***** Entries supplied *****
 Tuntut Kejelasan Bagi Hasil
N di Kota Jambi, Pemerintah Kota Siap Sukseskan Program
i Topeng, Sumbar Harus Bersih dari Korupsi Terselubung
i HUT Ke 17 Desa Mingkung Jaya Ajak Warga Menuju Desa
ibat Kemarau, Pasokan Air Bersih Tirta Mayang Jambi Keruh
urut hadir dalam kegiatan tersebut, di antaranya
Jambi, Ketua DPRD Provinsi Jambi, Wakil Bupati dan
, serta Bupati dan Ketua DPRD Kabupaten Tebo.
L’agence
*****
***** Entries supplied *****
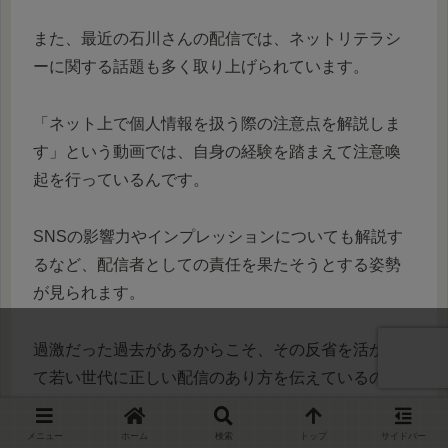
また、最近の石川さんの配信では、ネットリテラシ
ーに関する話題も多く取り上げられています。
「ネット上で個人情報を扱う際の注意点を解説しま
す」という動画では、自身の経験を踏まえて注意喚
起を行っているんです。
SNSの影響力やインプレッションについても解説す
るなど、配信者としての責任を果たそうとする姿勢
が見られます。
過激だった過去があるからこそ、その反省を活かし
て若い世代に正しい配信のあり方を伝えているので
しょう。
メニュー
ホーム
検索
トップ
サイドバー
*****
***** Entries supplied *****
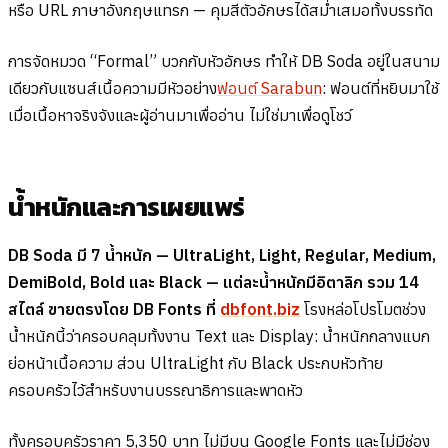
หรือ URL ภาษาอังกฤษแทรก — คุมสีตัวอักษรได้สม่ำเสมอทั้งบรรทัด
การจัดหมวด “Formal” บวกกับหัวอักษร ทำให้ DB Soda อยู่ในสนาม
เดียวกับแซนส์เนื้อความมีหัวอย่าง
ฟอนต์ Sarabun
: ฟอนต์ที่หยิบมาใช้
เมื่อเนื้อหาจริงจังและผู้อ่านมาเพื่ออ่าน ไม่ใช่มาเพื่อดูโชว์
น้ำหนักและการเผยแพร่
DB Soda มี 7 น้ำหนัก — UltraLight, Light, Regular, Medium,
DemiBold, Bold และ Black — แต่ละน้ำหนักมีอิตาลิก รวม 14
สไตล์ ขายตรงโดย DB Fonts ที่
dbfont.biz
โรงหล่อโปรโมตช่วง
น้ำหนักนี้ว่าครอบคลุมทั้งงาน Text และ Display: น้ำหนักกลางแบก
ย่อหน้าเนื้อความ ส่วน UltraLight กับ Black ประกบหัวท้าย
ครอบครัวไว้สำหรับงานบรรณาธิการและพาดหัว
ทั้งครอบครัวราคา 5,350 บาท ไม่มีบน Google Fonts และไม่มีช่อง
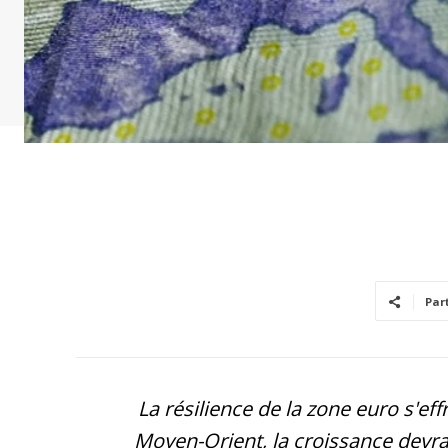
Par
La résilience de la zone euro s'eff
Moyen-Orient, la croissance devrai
*****
### Your instructions
Within the listing above, find the line containing "น้ำหนักนี้ว่าครอบคลุมทั้งงาน Text และ" and the line containing "Moyen-Orient, la croissance devrai". Transcribe them and everything between them exactly, leaving out the pictures.

### Response to the exercise
น้ำหนักนี้ว่าครอบคลุมทั้งงาน Text และ Display: น้ำหนักกลางแบก
ย่อหน้าเนื้อความ ส่วน UltraLight กับ Black ประกบหัวท้าย
ครอบครัวไว้สำหรับงานบรรณาธิการและพาดหัว
ทั้งครอบครัวราคา 5,350 บาท ไม่มีบน Google Fonts และไม่มีช่อง
Par
La résilience de la zone euro s'eff
Moyen-Orient, la croissance devrai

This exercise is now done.